According to Bingham, "the rebel States would make no denial of right to emancipated citizens no [fourteenth] amendment would be needed. But they will make denial."
--Cong. Globe, 39th, 1st Sess., 430 (1866)
Bingham had said," in the event of the adoption of this amendment, if they [States officials] conspire together to enact laws refusing equal protection to life, liberty, or property, the Congress is thereby vested with power to hold them to answer before the bar of the national courts for the violation of their oaths and of the rights of their fellow-men."
--Cong. Globe, 39th, 1st Sess., 1090 (1866)
Lash is taking everything out of context.
Also, art 4, sec 2 was ratified before the b of r. Applying them to the states could not be the intent.
http://www.federalistblog.us/mt/articles/14th_dummy_guide.htm#pi
Bingham had said," in the event of the adoption of this amendment, if they [States officials] conspire together to enact laws refusing equal protection to life, liberty, or property, the Congress is thereby vested with power to hold them to answer before the bar of the national courts for the violation of their oaths and of the rights of their fellow-men."
--Cong. Globe, 39th, 1st Sess., 1090 (1866)
Which requires legislation by Congress. Interesting.
OFT: Bingham said the P or Is are the first 8 Amendments to the US Constitution. You can't make him "unsay" that.

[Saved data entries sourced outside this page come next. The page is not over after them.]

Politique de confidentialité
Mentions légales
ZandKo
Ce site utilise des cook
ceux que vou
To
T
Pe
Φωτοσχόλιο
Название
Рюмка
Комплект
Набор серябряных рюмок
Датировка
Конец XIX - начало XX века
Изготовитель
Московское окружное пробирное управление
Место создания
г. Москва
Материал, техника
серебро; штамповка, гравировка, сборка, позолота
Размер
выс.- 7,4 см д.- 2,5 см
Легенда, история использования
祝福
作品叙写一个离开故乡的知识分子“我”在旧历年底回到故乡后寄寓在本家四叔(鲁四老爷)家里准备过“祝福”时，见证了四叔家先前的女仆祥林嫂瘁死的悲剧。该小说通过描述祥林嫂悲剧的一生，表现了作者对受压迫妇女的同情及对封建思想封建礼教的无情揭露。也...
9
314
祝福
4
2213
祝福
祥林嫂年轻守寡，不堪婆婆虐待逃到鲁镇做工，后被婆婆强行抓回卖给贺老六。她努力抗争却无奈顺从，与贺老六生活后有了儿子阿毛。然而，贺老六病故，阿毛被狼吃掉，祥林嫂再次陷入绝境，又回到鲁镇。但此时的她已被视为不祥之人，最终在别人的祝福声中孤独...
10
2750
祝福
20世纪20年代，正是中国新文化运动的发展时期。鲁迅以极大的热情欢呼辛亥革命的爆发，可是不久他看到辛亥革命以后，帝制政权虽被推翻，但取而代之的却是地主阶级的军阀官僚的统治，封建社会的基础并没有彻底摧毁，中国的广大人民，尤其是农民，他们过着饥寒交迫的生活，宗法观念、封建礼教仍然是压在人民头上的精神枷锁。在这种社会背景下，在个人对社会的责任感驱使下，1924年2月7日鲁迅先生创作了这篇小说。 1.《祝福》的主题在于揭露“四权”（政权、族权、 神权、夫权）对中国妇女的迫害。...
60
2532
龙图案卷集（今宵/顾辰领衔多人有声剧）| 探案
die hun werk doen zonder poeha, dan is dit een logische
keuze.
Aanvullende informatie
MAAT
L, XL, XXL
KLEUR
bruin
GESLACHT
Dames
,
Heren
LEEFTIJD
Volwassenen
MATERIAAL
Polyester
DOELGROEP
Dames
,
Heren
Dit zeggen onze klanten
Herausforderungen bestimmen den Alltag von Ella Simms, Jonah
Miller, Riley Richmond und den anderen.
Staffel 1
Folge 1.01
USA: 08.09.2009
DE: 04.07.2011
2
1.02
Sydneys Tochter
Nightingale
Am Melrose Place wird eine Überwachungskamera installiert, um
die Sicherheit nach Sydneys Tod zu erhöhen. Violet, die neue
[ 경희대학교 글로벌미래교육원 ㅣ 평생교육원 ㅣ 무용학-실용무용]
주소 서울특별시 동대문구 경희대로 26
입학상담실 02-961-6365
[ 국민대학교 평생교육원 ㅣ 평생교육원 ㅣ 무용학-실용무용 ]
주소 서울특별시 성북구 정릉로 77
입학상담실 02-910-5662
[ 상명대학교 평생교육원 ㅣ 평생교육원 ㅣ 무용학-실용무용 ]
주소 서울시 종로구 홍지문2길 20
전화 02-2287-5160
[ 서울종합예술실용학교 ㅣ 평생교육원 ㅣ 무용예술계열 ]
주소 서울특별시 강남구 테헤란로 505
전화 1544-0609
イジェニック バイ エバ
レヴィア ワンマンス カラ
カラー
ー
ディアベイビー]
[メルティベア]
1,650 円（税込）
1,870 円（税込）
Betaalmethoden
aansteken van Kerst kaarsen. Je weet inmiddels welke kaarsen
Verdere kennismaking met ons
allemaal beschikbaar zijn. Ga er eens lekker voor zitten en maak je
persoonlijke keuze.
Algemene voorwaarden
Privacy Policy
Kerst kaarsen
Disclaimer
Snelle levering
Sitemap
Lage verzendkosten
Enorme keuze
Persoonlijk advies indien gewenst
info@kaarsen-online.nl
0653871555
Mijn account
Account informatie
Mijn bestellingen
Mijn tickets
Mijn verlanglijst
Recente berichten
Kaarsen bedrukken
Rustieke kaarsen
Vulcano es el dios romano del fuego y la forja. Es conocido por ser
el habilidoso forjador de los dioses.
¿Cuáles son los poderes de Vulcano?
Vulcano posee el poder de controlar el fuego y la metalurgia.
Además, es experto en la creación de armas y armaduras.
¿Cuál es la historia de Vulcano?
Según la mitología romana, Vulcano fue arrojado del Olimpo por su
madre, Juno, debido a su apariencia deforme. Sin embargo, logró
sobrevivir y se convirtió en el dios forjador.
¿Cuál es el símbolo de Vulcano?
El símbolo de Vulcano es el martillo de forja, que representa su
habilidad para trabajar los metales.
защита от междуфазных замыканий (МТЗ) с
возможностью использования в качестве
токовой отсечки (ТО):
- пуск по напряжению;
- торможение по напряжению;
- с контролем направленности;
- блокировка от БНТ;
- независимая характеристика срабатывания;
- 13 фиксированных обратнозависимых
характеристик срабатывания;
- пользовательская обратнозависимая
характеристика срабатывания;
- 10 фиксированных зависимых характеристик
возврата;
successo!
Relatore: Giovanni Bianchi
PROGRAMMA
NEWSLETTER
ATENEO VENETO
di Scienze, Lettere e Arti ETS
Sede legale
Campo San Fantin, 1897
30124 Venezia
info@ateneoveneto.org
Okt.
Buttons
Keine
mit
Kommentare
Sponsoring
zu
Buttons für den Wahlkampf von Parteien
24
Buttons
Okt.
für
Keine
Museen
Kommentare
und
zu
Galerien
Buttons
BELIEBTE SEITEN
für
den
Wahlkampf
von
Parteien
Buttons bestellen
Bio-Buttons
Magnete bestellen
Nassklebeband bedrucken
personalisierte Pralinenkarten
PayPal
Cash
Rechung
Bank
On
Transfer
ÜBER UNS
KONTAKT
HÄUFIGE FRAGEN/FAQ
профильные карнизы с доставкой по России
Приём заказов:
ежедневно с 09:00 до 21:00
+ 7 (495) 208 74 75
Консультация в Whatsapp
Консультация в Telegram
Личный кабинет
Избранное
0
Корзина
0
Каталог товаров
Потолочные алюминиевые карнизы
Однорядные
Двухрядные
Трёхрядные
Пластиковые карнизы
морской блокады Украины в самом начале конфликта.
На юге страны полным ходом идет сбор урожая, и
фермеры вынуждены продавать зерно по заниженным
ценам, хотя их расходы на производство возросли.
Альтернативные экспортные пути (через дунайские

Rather, you could argue that all this went over the ratifiers' heads and that the ambiguous term "Privileges or Immunities" isn't explicit enough to drive any points home.
It infamously has been termed an "ink blot."
Or what did Scalia call that P or I stuff? Law school law?
Nothing changed, so it doesn't matter. Post the quote in context and you'll see lash is taking it out of context. Nothing got applied to the states except forcing rebel states to grant everything listed in the constitution. In the link, Bingham goes over what exactly are privilegees
OFT: I don't think that you understand that originally the bill of rights applied only against the federal government. Bignham is saying they now apply against the states. Or perhaps he's saying the federal government is now empowered to apply them against the states.
I do love the ideals of liberty and equality that underlie the 14th Amendment; but I will not defend its wording or the record surrounding it. It's actually quite a mess.
Bignham is saying they now apply against the states."
You obviously didnt read the link or what i posted. That's bad scholarship Jon.
"The words “citizens of the United States,” and “citizens of the States,” as employed in the fourteenth amendment, did not change or modify the relations of citizens of the State and nation as they existed under the original Constitution."
-House Report No. 22 Summarizing 14th & 15th Amendments, Report of the Committee on the Judiciary of the House of Representatives
http://www.federalistblog.us/h-r-report-no-22-bingham/
Schelliberger, Bingham's right hand man in House said the same thing. So did Jacob Howard and Thaddeus Stevens; it's in the link. There was no change as Bingham says above, and to prove you and Lash are wrong, Bingham quotes Barron v Baltimore to support no change in the constitution's relation to the states.
If you won't buy it, that's your business.
It occurs to me that although free exercise of religion is an individual right, the Establishment Clause was merely a protection of the states against encroachment by the national government.
It was constitutional for a state to have an official state church; for the federal government to establish one for the whole country would be an encroachment on the rights of the states.
But the Establishment Clause was never intended as a guarantee of a personal right of "freedom from religion." To hijack the 14th Amendment to make it one is beyond the power of an amendment lacking specific language or intent to modify or replace the sense of a previous one as originally ratified.
No OFT. You don't get to post a link to an article and claim "context." "Context" is a short cut for "the words mean what I want them to mean."
The original piece has smoking gun quotations from Bingham that can't be explained away.